CAST: Kitano "Beat" Takeshi (Azuma), Kishibe Ittoku岸辺一徳 (Nito), Hakuryu白竜 (Kiyohara), Ashikawa Makoto芦川誠 (Kikuchi), Kawakami Maiko川上麻衣子(Akari), Terajima Susumu寺島進(Orida), Ozawa Kazuyoshi小沢一義 (Ueda), Sakuma Tetsu佐久間哲 (Katahira), Sano Shiro 佐野史郎 (New District Chief), Kawakami Ei川上泳 (Hashizume), Hayami Kei速水渓 (Nito's Secretary)

Violent Cop is "Beat" Kitano Takeshi's debut feature film. Kitano, who has turned seventy this year (2017), has been a hugely successful comedian, best known for politically incorrect, some might say actively offensive, stand-up acts (or more precisely the Japanese version of it, manzai, similar to Abbott and Costello in the sense that the format requires two performers, a straight one [tsukkomi] and a dopey one [boke]). His comedian's moniker "Beat" Takeshi derives from the manzai duo's name "Two Beats," a partnership with "Beat" Kiyoshi a.k.a. Kaneko Jiro, which Kitano claims has never been officially dissolved. In December 1986, fed up with the scandal mag Friday's relentless pursuit of his extra-marital affairs, Takeshi, leading a group of his comedy pupils known as his "troops (gundan)," attacked journalists working for the mag, physically threatening them and trashing their office. Even though he was thought to have received a fatal blow to his career, Takeshi rebounded. He has also been working steadily as a film and TV actor, taking non-comedic roles, some of which highly acclaimed-- most notably, as a Korean-Japanese murderer Kim Hiro in a TV docudrama Kim's War [Kimu no sensoキムの戦争, 1992], a brutish yet sensitive Imperial Army sergeant in Oshima Nagisa's Merry Christmas, Mr. Lawrence (1983) and a vicious gay assassin in Ishii Takashi's GONIN (1995), among others-- since at least 1980 (barring his youthful works as movie extras). 

Two years after the scandal and in the midst of the rebound, Kitano was cast in a lead role, as the title character of Dirty Harry-like Detective Azuma, in the present project, originally to be directed by Fukasaku Kinji (1930-2003, Graveyard of Honor仁義の墓場, Battle Royale). However, producer Okuyama Kazuyoshi apparently did not favor Fukasaku's approach, which, judging from the first draft written for him by screenwriter Nozawa Hisashi (Sleepless Town 不夜城 [1998], The Frame 破線のマリス [1999]), was very much in the social realist-exposé mode. After Fukasaku left the project citing a schedule conflict, Okuyama offered the director's chair to Kitano, who completely rewrote the screenplay as one of the conditions for accepting the responsibility. The situation, in retrospect, was an intriguing one, as if Clint Eastwood was asked to direct Dirty Harry after Don Siegel dropped out, and he proceeded to make a moody, psychological thriller in the mold of Play Misty for Me, entirely undercutting Harry Callahan's sense of control and (frankly) fascistic tendencies (We could talk some other time about the parallel between Kitano and Eastwood, two iconoclastically right-wing superstars, who nonetheless had directed some brazenly "artistic" films that seem to undermine their own beloved public personas).

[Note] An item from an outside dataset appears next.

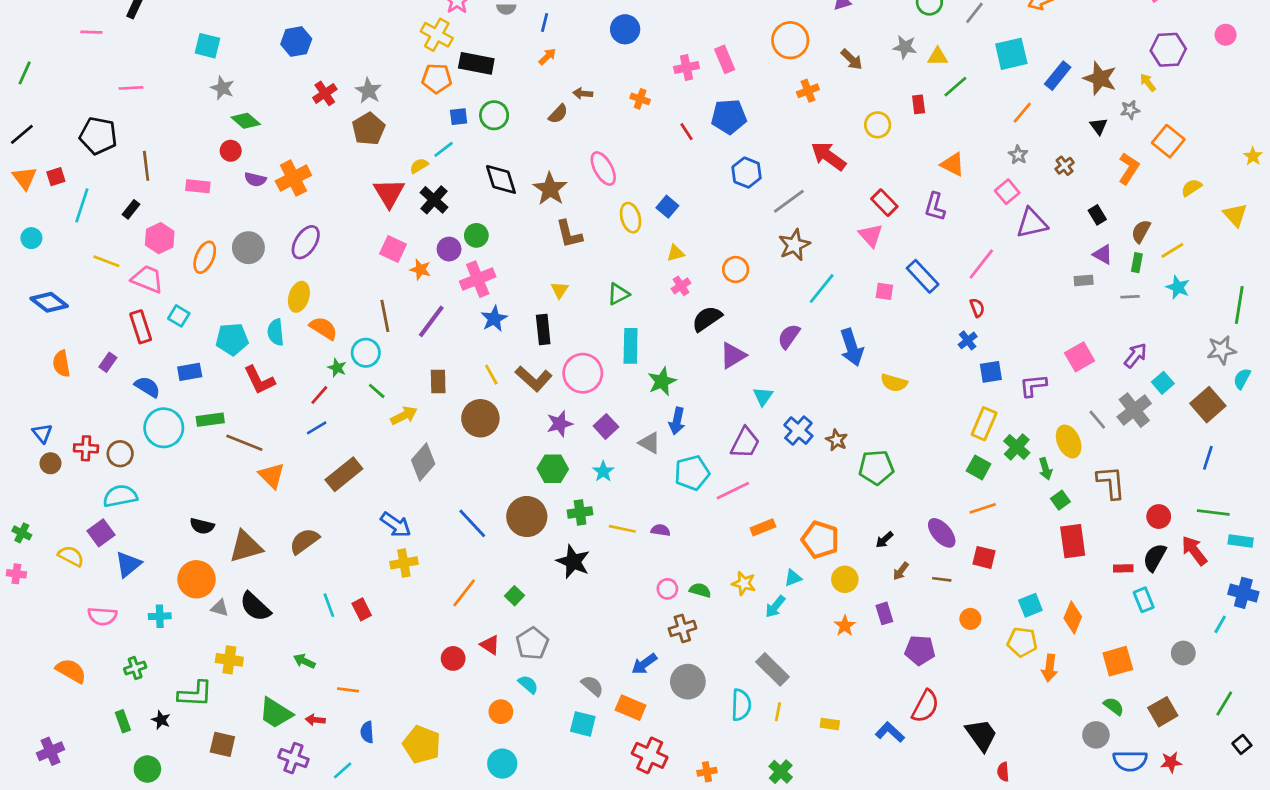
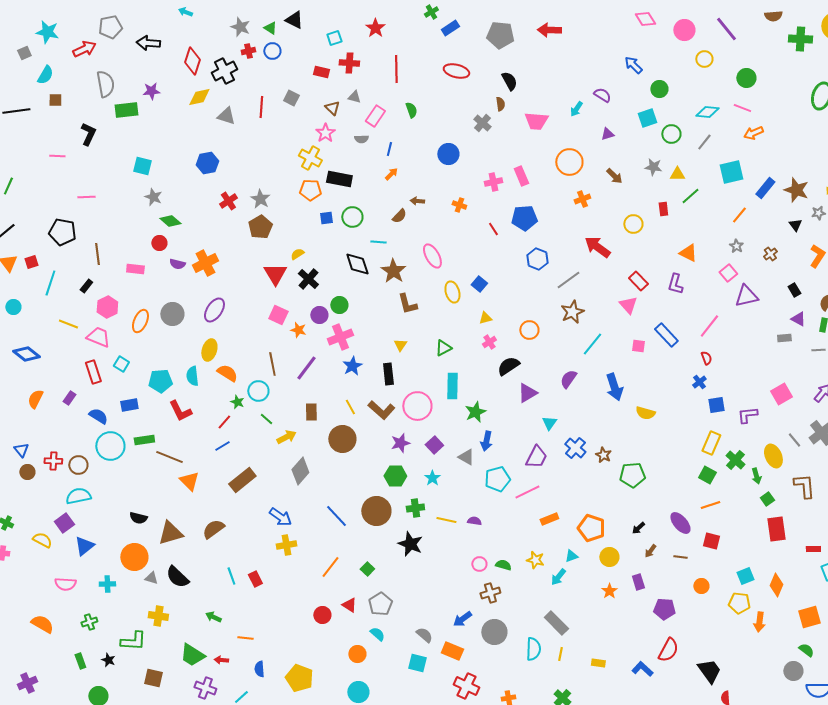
cyan line: (444, 149) -> (378, 242), moved, turned 42
orange semicircle: (61, 364) -> (35, 399), turned 36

Even though Violent Cop certainly lives up to its English and Japanese (the literal translation of the Japanese title is something like "The Man, Known to be Violent" in the manner of a warning sign) titles, it is not entirely the film that North American viewers might expect, based on its reputation. The film opens with a horrifying sequence in which a homeless man is senselessly beaten to death by a group of bicycle-riding teenagers. The protagonist, Detective Azuma, drops in one of the teenager's comfy home, passes by the boy's befuddled mother, and goes up to the latter's room. He then proceeds to mercilessly beat up the boy, who begins to wail like a little child. Later, a peaceful barge boat passing beneath a bridge is pelted by empty soda cans, thrown by a bunch of foul-mouthed pre-schoolers. This is not the polite, circumspect Japan, all right, but a society seething with ugly hostility toward one another. Yet, we soon find out that Azuma, as played and directed by Kitano Takeshi, is no Dirty Harry. He is a much more enigmatic creature.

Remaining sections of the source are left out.